Please also compare with:
https://doc.sagemath.org/html/en/reference/misc/sage/misc/functional.html
Consider a number, and let us see what n() does with it.
sage: a = 56789.3456
sage: a.n(digits=2)
57000.
sage: a.n(digits=8)
56789.346
sage: a.n(prec=2)
49000.
sage: a.n(prec=6)
56000.
sage: a.n(prec=8)
57000.
sage: f"{a:e}"
'5.67893456000000e+4'
So digits what we want (prec is working binary, digits thinks in a decimal world). Now an example with matrices:
import random
random.seed('75986')
A = matrix(RR, 5, 5, [random.uniform(0, 10^random.choice([-4..10])) for count in range(5^2)])
And we obtain our test matrix:
sage: A
[ 63543.3389328726 0.000736538191035056 0.000895407805608647 0.0000106867455934270 5.15508298915226e6]
[ 7.86559376536411e7 0.00655431229353655 6.12649210201700e9 5.74262540915562e7 5.01590930940852e7]
[ 0.272774522172060 0.567796814218967 503.414415232817 0.504025659604463 99609.9284950566]
[ 0.727489291982834 7.42982613086165e6 8.14891687426721e8 3.29252151209820e6 1.85713734568604e6]
[ 2.32144069623205e6 2.71752136036553e7 9.12158172757762e9 0.0000526060634628119 2915.02383079855]
Now we can try:
sage: n(A, digits=5)
[ 63543. 0.00073654 0.00089541 0.000010687 5.1551e6]
[ 7.8656e7 0.0065543 6.1265e9 5.7426e7 5.0159e7]

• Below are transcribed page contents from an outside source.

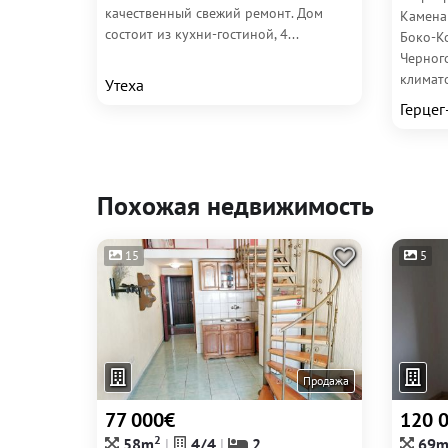
качественный свежий ремонт. Дом
Камена
состоит из кухни-гостиной, 4...
Боко-Ко
Черног
климато
Утеха
Герцег
Похожая недвижимость
15
5
Продажа
77 000€
120 
2
58m
4/4
2
69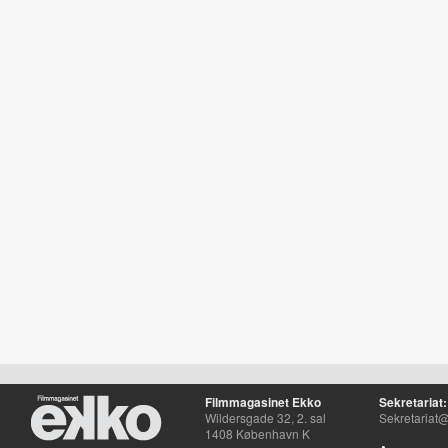
Filmmagasinet Ekko
Sekretariat:
Wildersgade 32, 2. sal
Sekretariat@
1408 København K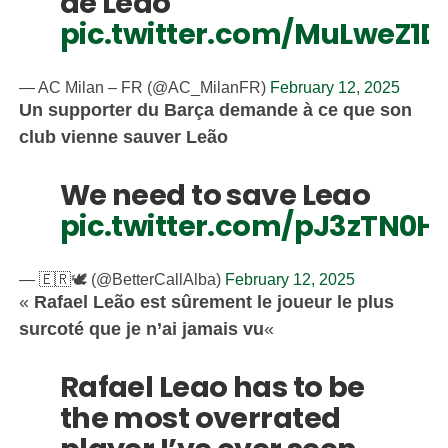
de Leão
pic.twitter.com/MuLweZ1D
— AC Milan – FR (@AC_MilanFR)
February 12, 2025
Un supporter du Barça demande à ce que son
club vienne sauver Leão
We need to save Leao
pic.twitter.com/pJ3zTN0H
— 🇪🇷🕊️ (@BetterCallAlba)
February 12, 2025
«
Rafael Leão est sûrement le joueur le plus
surcoté que je n’ai jamais vu
«
Rafael Leao has to be
the most overrated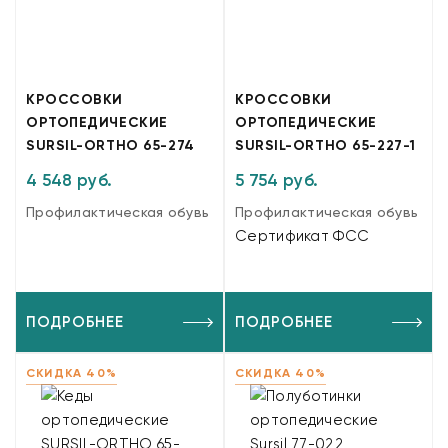
КРОССОВКИ
КРОССОВКИ
ОРТОПЕДИЧЕСКИЕ
ОРТОПЕДИЧЕСКИЕ
SURSIL-ORTHO 65-274
SURSIL-ORTHO 65-227-1
4 548 руб.
5 754 руб.
Профилактическая обувь
Профилактическая обувь
Сертификат ФСС
ПОДРОБНЕЕ
ПОДРОБНЕЕ
СКИДКА 40%
СКИДКА 40%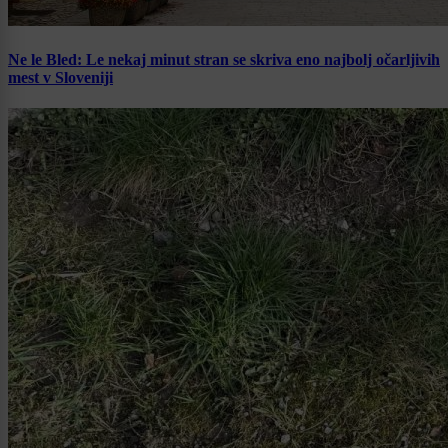
Ne le Bled: Le nekaj minut stran se skriva eno najbolj očarljivih
mest v Sloveniji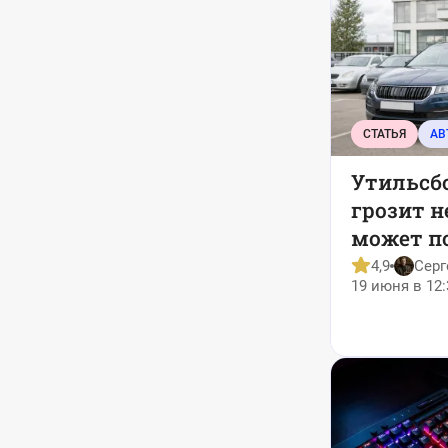
СТАТЬЯ
АВ
Утильсбо
грозит н
может п
льготы
4,9
Серг
19 июня в 12: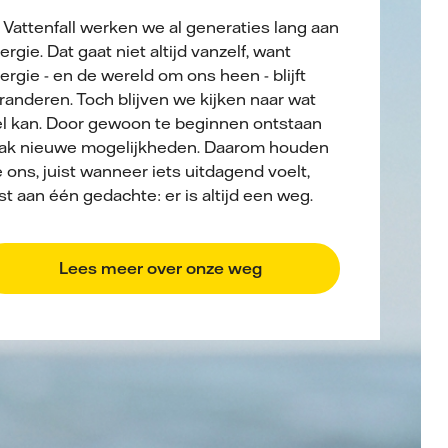
j Vattenfall werken we al generaties lang aan
ergie. Dat gaat niet altijd vanzelf, want
ergie - en de wereld om ons heen - blijft
randeren. Toch blijven we kijken naar wat
l kan. Door gewoon te beginnen ontstaan
ak nieuwe mogelijkheden. Daarom houden
 ons, juist wanneer iets uitdagend voelt,
st aan één gedachte: er is altijd een weg.
Lees meer over onze weg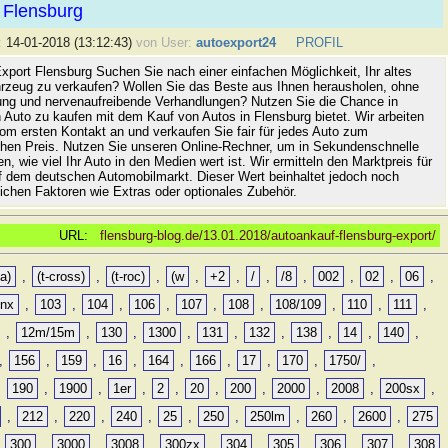
 Flensburg
:
14-01-2018 (13:12:43)
von User:
autoexport24
PROFIL
xport Flensburg Suchen Sie nach einer einfachen Möglichkeit, Ihr altes
rzeug zu verkaufen? Wollen Sie das Beste aus Ihnen herausholen, ohne
ung und nervenaufreibende Verhandlungen? Nutzen Sie die Chance in
 Auto zu kaufen mit dem Kauf von Autos in Flensburg bietet. Wir arbeiten
vom ersten Kontakt an und verkaufen Sie fair für jedes Auto zum
hen Preis. Nutzen Sie unseren Online-Rechner, um in Sekundenschnelle
n, wie viel Ihr Auto in den Medien wert ist. Wir ermitteln den Marktpreis für
uf dem deutschen Automobilmarkt. Dieser Wert beinhaltet jedoch noch
lichen Faktoren wie Extras oder optionales Zubehör.
URL:
flensburg-blog.de/13.01.2018/autoankauf-flensburg-export/
a)
,
(t-cross)
,
(t-roc)
,
(w
,
+2
,
/
,
/8
,
002
,
02
,
06
,
0nx
,
103
,
104
,
106
,
107
,
108
,
108/109
,
110
,
111
,
,
12m/15m
,
130
,
1300
,
131
,
132
,
138
,
14
,
140
,
,
156
,
159
,
16
,
164
,
166
,
17
,
170
,
1750/
,
,
190
,
1900
,
1er
,
2
,
20
,
200
,
2000
,
2008
,
200sx
,
,
212
,
220
,
240
,
25
,
250
,
250lm
,
260
,
2600
,
275
,
300
,
3000
,
3008
,
300zx
,
304
,
305
,
306
,
307
,
308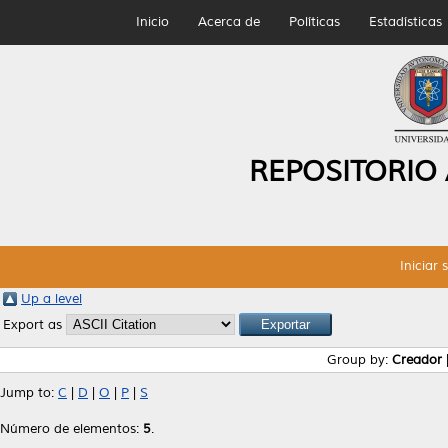
Inicio
Acerca de
Políticas
Estadísticas
REPOSITORIO
Iniciar 
Up a level
Export as
Group by:
Creador
Jump to:
C
|
D
|
O
|
P
|
S
Número de elementos:
5
.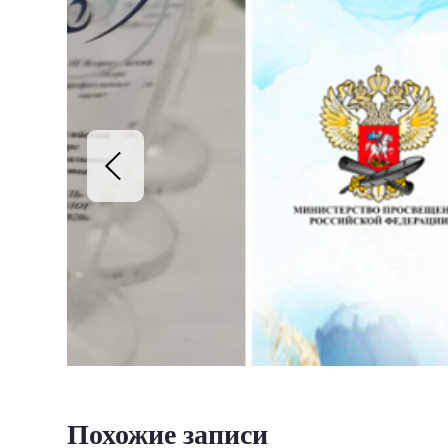
Похожие записи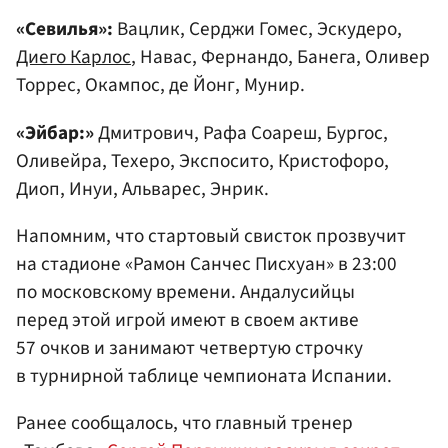
«Севилья»:
Вацлик, Серджи Гомес, Эскудеро,
Диего Карлос
, Навас, Фернандо, Банега, Оливер
Торрес, Окампос, де Йонг, Мунир.
«Эйбар:»
Дмитрович, Рафа Соареш, Бургос,
Оливейра, Техеро, Экспосито, Кристофоро,
Диоп, Инуи, Альварес, Энрик.
Напомним, что стартовый свисток прозвучит
на стадионе «Рамон Санчес Писхуан» в 23:00
по московскому времени. Андалусийцы
перед этой игрой имеют в своем активе
57 очков и занимают четвертую строчку
в турнирной таблице чемпионата Испании.
Ранее сообщалось, что главный тренер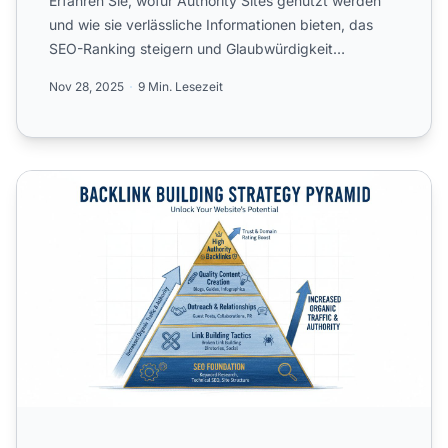
Erfahren Sie, wofür Authority Sites genutzt werden
und wie sie verlässliche Informationen bieten, das
SEO-Ranking steigern und Glaubwürdigkeit
aufbauen. Lernen ...
Nov 28, 2025
9 Min. Lesezeit
Wie Sie Backlinks von Websites mit hoher Autorität erhalt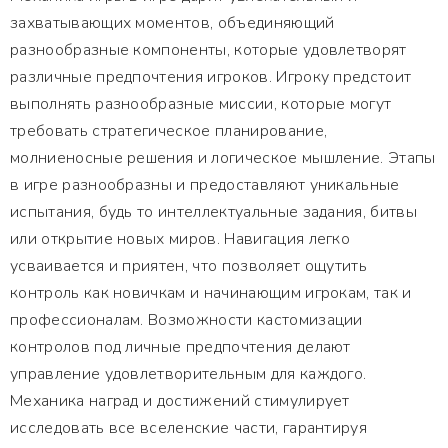
захватывающих моментов, объединяющий
разнообразные компоненты, которые удовлетворят
различные предпочтения игроков. Игроку предстоит
выполнять разнообразные миссии, которые могут
требовать стратегическое планирование,
молниеносные решения и логическое мышление. Этапы
в игре разнообразны и предоставляют уникальные
испытания, будь то интеллектуальные задания, битвы
или открытие новых миров. Навигация легко
усваивается и приятен, что позволяет ощутить
контроль как новичкам и начинающим игрокам, так и
профессионалам. Возможности кастомизации
контролов под личные предпочтения делают
управление удовлетворительным для каждого.
Механика наград и достижений стимулирует
исследовать все вселенские части, гарантируя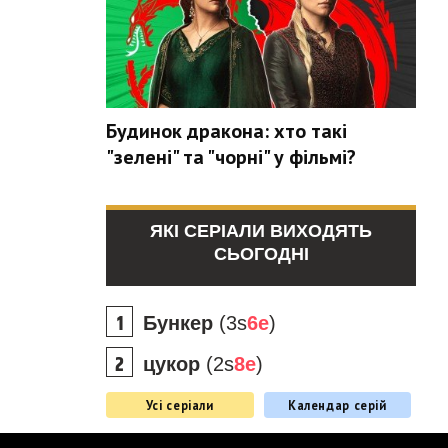
Будинок дракона: хто такі
"зелені" та "чорні" у фільмі?
ЯКІ СЕРІАЛИ ВИХОДЯТЬ
СЬОГОДНІ
Бункер
(3s
6e
)
цукор
(2s
8e
)
Усі серіали
Календар серій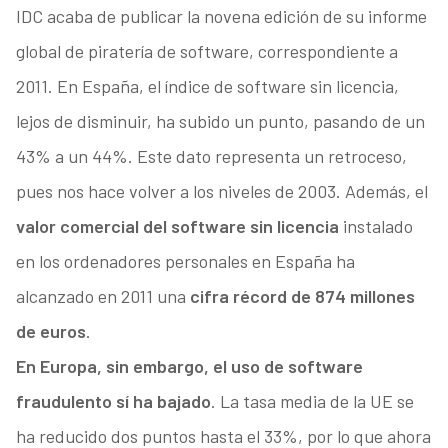
IDC acaba de publicar la novena edición de su informe
global de piratería de software, correspondiente a
2011. En España, el índice de software sin licencia,
lejos de disminuir, ha subido un punto, pasando de un
43% a un 44%. Este dato representa un retroceso,
pues nos hace volver a los niveles de 2003. Además, el
valor comercial del software sin licencia
instalado
en los ordenadores personales en España ha
alcanzado en 2011 una
cifra récord de 874 millones
de euros
.
En Europa, sin embargo, el uso de software
fraudulento sí ha bajado
. La tasa media de la UE se
ha reducido dos puntos hasta el 33%, por lo que ahora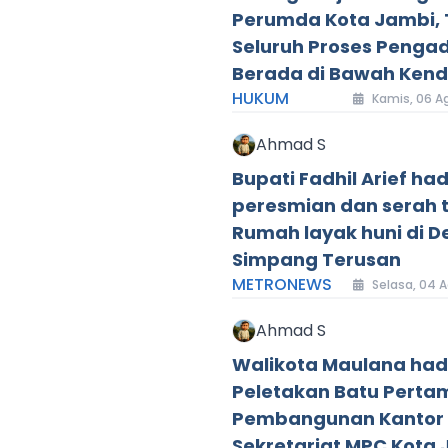
Perumda Kota Jambi,
Seluruh Proses Penga
Berada di Bawah Kenda
HUKUM
Kamis, 06 A
Ahmad S
Bupati Fadhil Arief had
peresmian dan serah 
Rumah layak huni di D
Simpang Terusan
METRONEWS
Selasa, 04 A
Ahmad S
Walikota Maulana hadi
Peletakan Batu Perta
Pembangunan Kantor
Sekretariat MPC Kota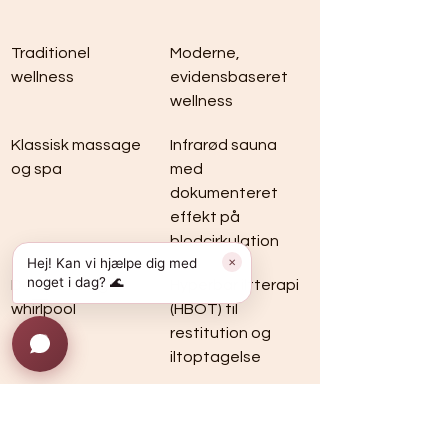
Traditionel 
Moderne, 
wellness
evidensbaseret 
wellness
Klassisk massage 
Infrarød sauna 
og spa
med 
dokumenteret 
effekt på 
blodcirkulation
Hej! Kan vi hjælpe dig med
✕
noget i dag? 🌊
Dampbad og 
Hyperbar iltterapi 
whirlpool
(HBOT) til 
restitution og 
iltoptagelse
Aromaterapi og 
Saltterapi til 
lysbehandling
luftveje og mental 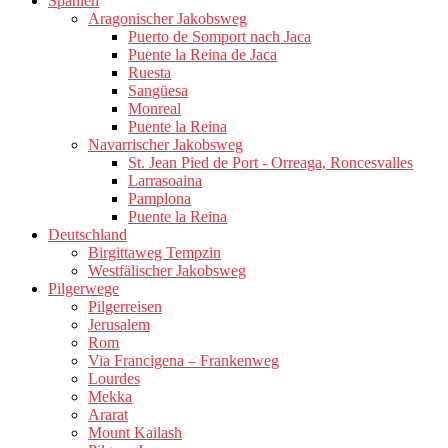
Spanien
Aragonischer Jakobsweg
Puerto de Somport nach Jaca
Puente la Reina de Jaca
Ruesta
Sangüesa
Monreal
Puente la Reina
Navarrischer Jakobsweg
St. Jean Pied de Port - Orreaga, Roncesvalles
Larrasoaina
Pamplona
Puente la Reina
Deutschland
Birgittaweg Tempzin
Westfälischer Jakobsweg
Pilgerwege
Pilgerreisen
Jerusalem
Rom
Via Francigena – Frankenweg
Lourdes
Mekka
Ararat
Mount Kailash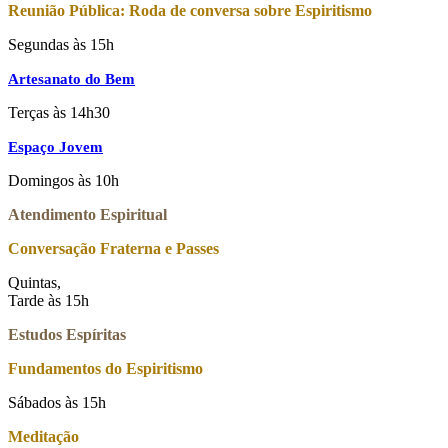
Reunião Pública: Roda de conversa sobre Espiritismo
Segundas às 15h
Artesanato do Bem
Terças às 14h30
Espaço Jovem
Domingos às 10h
Atendimento Espiritual
Conversação Fraterna e Passes
Quintas,
Tarde às 15h
Estudos Espíritas
Fundamentos do Espiritismo
Sábados às 15h
Meditação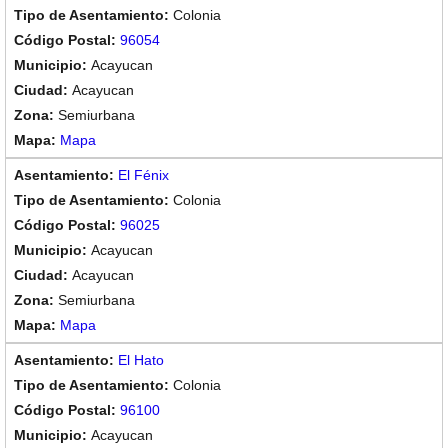
Colonia
96054
Acayucan
Acayucan
Semiurbana
Mapa
El Fénix
Colonia
96025
Acayucan
Acayucan
Semiurbana
Mapa
El Hato
Colonia
96100
Acayucan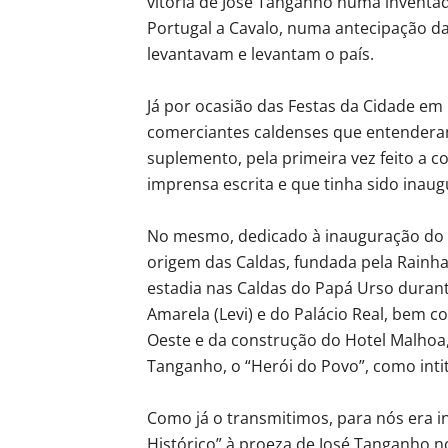
vitória de José Tanganho numa inventada
Portugal a Cavalo, numa antecipação das
levantavam e levantam o país.
Já por ocasião das Festas da Cidade em
comerciantes caldenses que entenderam
suplemento, pela primeira vez feito a co
imprensa escrita e que tinha sido inau
No mesmo, dedicado à inauguração do 
origem das Caldas, fundada pela Rainha
estadia nas Caldas do Papá Urso durant
Amarela (Levi) e do Palácio Real, bem 
Oeste e da construção do Hotel Malhoa
Tanganho, o “Herói do Povo”, como inti
Como já o transmitimos, para nós era in
Histórico” à proeza de José Tanganho n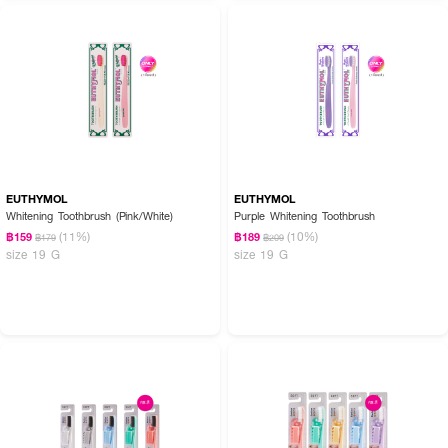
EUTHYMOL
EUTHYMOL
Whitening Toothbrush (Pink/White)
Purple Whitening Toothbrush
(11%)
(10%)
฿159
฿189
฿179
฿209
size 19 G
size 19 G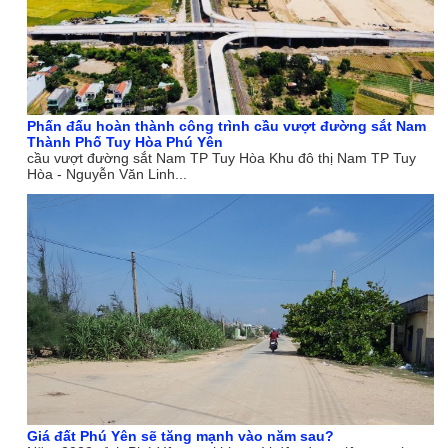
Phấn đấu hoàn thành công trình cầu vượt đường sắt Nam
Thành Phố Tuy Hòa Phú Yên
cầu vượt đường sắt Nam TP Tuy Hòa Khu đô thị Nam TP Tuy
Hòa - Nguyễn Văn Linh...
Giá đất Phú Yên sẽ tăng mạnh vào năm sau?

[ 0.27277 0.56780 503.41 0.50403 99610.]
[ 0.72749 7.4298e6 8.1489e8 3.2925e6 1.8571e6]
[ 2.3214e6 2.7175e7 9.1216e9 0.000052606 2915.0]
and (depending on what we want) this is almost in all cases good enough. The five "main digits" are shown in each case. But we also have the entry 0.00089541 which is not rounded, instead, five relevant decimals are shown. If we really want a rounding (or truncation), we can define a new matrix (and call it B) with the rounded entries:
sage: matrix(5, 5, [round(entry, 3) for entry in A.list()])
[ 63543.339 0.001 0.001 0.0 5155082.989]
[ 78655937.654 0.007 6126492102.017 57426254.092 50159093.094]
[ 0.273 0.568 503.414 0.504 99609.928]
[ 0.727 7429826.131 814891687.427 3292521.512 1857137.346]
[ 2321440.696 27175213.604 9121581727.578 0.0 2915.024]
sage: A.apply_map(lambda entry: round(entry, 3))
[ 63543.339 0.001 0.001 0.0 5155082.989]
[ 78655937.654 0.007 6126492102.017 57426254.092 50159093.094]
[ 0.273 0.568 503.414 0.504 99609.928]
[ 0.727 7429826.131 814891687.427 3292521.512 1857137.346]
[ 2321440.696 27175213.604 9121581727.578 0.0 2915.024]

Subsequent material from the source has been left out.